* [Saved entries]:

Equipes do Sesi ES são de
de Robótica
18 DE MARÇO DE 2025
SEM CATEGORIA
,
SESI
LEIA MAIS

* [WHAT TO DO]: Word for word, transcribe all of the entries shown above.

* [ANSWER AREA]:
Equipes do Sesi ES são de
de Robótica
18 DE MARÇO DE 2025
SEM CATEGORIA
,
SESI
LEIA MAIS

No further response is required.